- **Work task**
Starting with the line containing "Entrez votre adresse" and going on through the line containing "Bàn giao chức", return the lines of the data below exactly, and only those.

- **Excerpted data**

========

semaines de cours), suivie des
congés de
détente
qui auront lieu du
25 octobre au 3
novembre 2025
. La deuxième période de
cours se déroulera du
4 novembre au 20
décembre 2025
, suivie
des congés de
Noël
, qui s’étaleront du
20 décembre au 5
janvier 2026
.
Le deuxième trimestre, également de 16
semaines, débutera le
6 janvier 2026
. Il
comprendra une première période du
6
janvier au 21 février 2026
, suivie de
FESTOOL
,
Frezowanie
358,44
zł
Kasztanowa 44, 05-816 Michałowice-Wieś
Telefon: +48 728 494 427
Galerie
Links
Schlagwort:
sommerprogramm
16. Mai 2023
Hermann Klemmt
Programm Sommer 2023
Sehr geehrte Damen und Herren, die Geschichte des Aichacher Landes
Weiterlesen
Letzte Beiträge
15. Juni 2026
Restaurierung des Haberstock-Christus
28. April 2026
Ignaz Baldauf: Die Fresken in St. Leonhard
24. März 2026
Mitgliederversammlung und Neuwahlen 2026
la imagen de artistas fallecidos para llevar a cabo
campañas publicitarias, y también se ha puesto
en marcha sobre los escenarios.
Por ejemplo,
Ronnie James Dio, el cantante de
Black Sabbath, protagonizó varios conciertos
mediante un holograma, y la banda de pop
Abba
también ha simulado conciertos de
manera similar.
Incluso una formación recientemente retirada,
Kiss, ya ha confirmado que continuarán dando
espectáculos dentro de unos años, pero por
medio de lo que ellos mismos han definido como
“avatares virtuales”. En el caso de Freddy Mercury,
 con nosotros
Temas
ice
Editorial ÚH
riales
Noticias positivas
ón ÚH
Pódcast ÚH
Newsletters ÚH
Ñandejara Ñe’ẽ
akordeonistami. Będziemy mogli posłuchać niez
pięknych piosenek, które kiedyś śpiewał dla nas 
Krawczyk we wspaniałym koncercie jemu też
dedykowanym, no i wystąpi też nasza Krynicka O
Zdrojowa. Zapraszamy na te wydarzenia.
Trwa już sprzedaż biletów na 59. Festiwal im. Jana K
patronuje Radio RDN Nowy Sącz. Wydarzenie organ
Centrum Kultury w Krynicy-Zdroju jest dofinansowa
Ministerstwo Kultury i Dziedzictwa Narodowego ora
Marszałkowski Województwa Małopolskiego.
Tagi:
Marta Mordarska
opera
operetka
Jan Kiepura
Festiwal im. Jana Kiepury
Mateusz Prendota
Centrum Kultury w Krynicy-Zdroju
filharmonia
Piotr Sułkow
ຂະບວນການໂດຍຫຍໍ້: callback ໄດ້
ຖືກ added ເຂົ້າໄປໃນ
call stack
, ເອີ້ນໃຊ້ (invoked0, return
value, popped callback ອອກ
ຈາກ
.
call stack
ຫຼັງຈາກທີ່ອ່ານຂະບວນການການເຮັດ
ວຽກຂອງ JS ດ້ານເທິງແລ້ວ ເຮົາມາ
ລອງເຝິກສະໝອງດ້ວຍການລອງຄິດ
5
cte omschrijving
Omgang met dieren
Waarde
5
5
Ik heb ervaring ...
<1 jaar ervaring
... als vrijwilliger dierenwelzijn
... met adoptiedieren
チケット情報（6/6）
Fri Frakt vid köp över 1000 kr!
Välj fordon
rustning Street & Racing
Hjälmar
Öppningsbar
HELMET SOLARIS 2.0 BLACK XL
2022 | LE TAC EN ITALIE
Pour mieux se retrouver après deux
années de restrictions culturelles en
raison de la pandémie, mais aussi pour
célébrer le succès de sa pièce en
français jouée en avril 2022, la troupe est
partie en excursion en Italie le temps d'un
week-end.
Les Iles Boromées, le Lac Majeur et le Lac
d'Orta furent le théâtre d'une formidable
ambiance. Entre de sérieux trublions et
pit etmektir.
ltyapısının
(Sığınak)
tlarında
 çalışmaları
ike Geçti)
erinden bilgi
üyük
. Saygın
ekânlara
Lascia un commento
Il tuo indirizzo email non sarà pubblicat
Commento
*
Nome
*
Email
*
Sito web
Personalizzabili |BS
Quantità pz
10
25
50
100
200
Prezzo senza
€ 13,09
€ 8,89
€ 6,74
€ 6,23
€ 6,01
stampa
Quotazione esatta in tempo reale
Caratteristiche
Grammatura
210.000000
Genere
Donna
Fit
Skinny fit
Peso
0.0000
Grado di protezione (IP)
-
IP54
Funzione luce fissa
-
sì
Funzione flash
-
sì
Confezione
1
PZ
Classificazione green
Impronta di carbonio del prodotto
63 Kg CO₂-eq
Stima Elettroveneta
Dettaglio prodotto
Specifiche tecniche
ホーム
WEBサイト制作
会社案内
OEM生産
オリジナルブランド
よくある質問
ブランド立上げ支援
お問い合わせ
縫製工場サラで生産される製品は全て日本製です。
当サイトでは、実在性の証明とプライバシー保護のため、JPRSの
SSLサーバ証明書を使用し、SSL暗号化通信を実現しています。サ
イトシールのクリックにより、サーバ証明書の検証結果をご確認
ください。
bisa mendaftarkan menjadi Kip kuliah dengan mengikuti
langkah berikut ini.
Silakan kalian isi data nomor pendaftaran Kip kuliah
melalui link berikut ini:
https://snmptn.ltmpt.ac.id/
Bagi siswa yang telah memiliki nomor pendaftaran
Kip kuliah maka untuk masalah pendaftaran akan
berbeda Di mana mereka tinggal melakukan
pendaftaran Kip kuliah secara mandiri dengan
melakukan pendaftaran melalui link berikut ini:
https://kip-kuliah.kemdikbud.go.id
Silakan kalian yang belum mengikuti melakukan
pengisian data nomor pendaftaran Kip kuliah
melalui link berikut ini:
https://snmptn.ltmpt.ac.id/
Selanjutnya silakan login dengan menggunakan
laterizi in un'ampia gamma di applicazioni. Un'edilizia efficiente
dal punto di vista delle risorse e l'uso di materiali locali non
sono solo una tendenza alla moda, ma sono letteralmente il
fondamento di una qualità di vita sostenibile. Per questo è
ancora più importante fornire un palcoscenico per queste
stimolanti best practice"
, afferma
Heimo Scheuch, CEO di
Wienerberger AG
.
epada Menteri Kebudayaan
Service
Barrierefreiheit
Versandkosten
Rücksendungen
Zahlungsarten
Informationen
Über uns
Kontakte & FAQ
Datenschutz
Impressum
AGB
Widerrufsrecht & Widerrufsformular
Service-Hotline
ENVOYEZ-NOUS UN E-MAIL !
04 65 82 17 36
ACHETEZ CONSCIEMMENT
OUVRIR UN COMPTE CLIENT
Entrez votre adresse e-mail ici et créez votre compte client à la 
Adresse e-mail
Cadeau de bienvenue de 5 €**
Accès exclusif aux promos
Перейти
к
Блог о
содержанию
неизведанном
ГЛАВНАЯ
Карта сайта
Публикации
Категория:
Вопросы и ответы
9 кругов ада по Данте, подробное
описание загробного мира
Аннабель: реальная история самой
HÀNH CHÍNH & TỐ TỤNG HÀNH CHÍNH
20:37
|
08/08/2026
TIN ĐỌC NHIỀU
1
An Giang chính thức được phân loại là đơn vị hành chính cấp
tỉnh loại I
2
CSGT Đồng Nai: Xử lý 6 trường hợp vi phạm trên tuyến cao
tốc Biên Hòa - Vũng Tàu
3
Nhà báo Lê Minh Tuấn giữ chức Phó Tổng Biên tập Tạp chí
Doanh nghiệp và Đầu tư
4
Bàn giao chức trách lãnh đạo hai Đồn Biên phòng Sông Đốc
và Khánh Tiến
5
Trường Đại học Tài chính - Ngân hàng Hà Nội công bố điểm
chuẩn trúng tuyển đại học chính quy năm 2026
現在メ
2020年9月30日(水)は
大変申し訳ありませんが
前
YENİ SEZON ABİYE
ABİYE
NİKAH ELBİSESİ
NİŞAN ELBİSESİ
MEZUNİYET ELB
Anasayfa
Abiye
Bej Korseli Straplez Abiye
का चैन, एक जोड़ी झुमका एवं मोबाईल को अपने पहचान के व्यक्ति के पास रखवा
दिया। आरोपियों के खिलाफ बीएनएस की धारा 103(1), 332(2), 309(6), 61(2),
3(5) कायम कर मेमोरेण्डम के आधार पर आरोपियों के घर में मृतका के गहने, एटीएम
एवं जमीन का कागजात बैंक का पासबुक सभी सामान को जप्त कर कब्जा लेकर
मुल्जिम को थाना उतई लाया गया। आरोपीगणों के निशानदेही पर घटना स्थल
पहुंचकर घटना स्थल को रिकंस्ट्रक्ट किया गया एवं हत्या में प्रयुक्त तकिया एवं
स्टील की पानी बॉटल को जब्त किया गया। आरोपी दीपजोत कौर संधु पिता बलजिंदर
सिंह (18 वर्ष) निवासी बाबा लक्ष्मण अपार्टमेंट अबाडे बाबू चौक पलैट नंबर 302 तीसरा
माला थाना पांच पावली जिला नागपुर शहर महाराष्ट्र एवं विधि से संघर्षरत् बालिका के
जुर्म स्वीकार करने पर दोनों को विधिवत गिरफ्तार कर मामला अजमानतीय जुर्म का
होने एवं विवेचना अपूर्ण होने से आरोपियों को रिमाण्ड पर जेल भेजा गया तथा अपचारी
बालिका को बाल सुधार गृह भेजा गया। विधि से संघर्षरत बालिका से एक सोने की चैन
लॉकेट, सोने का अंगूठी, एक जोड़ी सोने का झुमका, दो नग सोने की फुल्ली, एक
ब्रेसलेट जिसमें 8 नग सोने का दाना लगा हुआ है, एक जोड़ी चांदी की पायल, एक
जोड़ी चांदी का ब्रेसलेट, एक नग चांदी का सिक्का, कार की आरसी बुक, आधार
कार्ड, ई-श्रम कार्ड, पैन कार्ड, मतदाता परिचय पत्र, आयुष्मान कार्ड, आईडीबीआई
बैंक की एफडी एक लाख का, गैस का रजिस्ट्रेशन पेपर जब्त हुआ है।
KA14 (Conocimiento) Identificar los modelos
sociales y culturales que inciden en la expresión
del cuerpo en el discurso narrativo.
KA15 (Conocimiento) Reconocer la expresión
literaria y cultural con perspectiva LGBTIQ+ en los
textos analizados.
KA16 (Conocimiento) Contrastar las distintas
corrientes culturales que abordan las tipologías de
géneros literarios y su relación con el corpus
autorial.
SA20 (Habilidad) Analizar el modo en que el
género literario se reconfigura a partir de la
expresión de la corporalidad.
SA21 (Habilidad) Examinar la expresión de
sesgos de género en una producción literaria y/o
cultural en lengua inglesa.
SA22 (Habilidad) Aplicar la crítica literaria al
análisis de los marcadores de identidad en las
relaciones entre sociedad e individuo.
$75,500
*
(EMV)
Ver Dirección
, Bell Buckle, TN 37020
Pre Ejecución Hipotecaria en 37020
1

========

- **Response below**
Entrez votre adresse e-mail ici et créez votre compte client à la 
Adresse e-mail
Cadeau de bienvenue de 5 €**
Accès exclusif aux promos
Перейти
к
Блог о
содержанию
неизведанном
ГЛАВНАЯ
Карта сайта
Публикации
Категория:
Вопросы и ответы
9 кругов ада по Данте, подробное
описание загробного мира
Аннабель: реальная история самой
HÀNH CHÍNH & TỐ TỤNG HÀNH CHÍNH
20:37
|
08/08/2026
TIN ĐỌC NHIỀU
1
An Giang chính thức được phân loại là đơn vị hành chính cấp
tỉnh loại I
2
CSGT Đồng Nai: Xử lý 6 trường hợp vi phạm trên tuyến cao
tốc Biên Hòa - Vũng Tàu
3
Nhà báo Lê Minh Tuấn giữ chức Phó Tổng Biên tập Tạp chí
Doanh nghiệp và Đầu tư
4
Bàn giao chức trách lãnh đạo hai Đồn Biên phòng Sông Đốc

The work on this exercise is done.